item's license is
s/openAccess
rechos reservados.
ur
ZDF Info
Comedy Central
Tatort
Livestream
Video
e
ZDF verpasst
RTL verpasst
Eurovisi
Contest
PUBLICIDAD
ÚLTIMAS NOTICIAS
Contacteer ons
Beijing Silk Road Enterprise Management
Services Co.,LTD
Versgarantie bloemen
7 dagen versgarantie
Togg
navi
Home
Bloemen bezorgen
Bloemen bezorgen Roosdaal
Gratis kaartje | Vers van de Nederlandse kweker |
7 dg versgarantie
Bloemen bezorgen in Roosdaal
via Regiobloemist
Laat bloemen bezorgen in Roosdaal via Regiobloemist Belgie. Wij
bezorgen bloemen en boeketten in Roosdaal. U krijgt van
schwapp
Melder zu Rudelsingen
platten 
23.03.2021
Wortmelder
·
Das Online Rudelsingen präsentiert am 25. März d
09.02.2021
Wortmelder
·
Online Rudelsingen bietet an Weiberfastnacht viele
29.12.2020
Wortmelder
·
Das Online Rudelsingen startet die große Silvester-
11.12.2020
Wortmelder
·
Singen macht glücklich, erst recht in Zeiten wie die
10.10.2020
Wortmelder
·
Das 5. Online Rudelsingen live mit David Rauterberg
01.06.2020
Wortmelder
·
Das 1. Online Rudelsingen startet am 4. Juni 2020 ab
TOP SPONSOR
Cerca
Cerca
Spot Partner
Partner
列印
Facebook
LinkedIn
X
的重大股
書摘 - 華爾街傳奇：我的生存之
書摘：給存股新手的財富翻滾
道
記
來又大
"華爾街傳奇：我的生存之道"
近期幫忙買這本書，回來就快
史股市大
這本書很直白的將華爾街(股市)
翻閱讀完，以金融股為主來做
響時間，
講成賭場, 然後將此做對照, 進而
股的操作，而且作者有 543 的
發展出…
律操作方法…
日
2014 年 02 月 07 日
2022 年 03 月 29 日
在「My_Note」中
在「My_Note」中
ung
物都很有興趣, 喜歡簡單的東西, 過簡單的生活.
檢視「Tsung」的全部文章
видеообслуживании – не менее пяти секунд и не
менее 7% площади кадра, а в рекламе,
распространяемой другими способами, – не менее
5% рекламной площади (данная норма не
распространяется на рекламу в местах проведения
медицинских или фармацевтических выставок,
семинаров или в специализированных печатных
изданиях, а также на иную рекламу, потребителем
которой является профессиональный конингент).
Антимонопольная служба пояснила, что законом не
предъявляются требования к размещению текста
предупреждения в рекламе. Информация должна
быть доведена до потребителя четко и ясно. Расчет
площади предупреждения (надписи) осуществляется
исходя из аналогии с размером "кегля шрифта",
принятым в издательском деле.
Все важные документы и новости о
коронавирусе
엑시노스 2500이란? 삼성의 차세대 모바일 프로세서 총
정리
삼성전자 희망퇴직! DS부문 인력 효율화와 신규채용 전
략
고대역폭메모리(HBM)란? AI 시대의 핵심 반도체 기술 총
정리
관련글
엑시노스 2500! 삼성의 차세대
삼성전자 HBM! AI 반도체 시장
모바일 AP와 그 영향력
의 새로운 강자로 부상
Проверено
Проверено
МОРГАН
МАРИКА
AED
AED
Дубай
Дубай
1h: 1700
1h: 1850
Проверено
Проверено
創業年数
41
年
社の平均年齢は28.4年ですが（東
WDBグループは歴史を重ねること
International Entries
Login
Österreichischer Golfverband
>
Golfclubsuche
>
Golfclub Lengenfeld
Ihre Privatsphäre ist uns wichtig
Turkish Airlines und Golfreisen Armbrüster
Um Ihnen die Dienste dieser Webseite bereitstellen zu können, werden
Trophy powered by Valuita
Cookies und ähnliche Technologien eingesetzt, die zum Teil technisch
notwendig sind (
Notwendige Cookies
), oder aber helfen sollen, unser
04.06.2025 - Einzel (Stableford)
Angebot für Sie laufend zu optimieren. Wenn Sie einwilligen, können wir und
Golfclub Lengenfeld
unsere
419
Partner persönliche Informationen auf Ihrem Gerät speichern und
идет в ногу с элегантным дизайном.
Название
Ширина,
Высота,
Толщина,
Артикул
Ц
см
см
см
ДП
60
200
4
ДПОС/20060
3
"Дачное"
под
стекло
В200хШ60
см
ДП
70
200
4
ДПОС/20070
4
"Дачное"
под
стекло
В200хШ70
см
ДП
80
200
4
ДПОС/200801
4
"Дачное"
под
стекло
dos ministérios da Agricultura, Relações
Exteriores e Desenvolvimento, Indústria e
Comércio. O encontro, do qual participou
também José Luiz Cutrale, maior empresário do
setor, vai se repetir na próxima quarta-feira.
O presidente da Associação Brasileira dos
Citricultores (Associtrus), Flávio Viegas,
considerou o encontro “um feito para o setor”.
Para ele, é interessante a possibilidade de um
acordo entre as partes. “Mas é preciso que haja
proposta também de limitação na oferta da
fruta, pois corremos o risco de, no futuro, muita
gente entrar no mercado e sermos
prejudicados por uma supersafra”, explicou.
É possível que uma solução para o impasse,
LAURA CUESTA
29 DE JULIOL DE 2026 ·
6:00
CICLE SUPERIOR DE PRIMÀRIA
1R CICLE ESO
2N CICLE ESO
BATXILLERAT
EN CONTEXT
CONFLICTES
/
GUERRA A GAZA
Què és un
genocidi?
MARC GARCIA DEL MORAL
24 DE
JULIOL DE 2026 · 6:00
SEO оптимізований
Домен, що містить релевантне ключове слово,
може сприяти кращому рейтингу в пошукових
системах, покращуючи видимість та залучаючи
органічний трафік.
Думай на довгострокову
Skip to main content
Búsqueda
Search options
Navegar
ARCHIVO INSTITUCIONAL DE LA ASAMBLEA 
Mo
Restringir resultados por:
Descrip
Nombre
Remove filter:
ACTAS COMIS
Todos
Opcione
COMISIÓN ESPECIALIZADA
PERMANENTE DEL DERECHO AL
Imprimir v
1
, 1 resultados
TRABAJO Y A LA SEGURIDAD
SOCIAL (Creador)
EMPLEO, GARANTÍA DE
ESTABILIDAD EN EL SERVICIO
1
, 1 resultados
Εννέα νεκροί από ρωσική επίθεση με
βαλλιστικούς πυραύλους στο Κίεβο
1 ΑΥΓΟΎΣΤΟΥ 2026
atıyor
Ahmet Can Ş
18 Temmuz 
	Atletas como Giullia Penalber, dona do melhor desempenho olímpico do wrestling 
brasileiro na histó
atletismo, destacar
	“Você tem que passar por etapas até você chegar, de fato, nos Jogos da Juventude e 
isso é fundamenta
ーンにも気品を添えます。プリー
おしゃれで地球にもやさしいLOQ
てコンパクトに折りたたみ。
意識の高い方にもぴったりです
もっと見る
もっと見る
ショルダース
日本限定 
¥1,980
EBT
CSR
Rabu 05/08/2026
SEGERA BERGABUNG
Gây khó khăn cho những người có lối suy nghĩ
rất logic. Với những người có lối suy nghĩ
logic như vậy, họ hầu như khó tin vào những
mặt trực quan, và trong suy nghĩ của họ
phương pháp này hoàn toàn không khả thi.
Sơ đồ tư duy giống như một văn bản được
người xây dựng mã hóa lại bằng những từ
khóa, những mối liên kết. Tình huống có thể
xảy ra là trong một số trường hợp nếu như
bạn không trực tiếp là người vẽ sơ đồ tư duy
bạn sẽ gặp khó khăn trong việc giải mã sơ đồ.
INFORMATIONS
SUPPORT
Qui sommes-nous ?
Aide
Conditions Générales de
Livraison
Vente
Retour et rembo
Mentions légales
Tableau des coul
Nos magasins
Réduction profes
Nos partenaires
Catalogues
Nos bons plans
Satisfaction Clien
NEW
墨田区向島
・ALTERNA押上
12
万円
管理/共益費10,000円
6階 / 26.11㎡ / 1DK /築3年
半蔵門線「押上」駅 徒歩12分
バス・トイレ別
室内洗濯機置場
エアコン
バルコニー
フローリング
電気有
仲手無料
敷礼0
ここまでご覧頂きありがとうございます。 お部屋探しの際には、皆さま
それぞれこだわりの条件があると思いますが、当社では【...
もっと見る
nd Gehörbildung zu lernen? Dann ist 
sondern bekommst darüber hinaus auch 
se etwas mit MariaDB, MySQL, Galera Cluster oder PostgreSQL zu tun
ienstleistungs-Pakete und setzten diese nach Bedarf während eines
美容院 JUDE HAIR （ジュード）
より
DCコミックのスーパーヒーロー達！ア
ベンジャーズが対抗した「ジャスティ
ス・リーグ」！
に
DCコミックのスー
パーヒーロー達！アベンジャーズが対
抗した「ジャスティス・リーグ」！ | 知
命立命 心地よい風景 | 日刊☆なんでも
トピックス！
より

::::::::::

TASK DESCRIPTION => All lines of the records containing "рекламе" should be shown.

SOLVED EXERCISE =>
менее 7% площади кадра, а в рекламе,
предупреждения в рекламе. Информация должна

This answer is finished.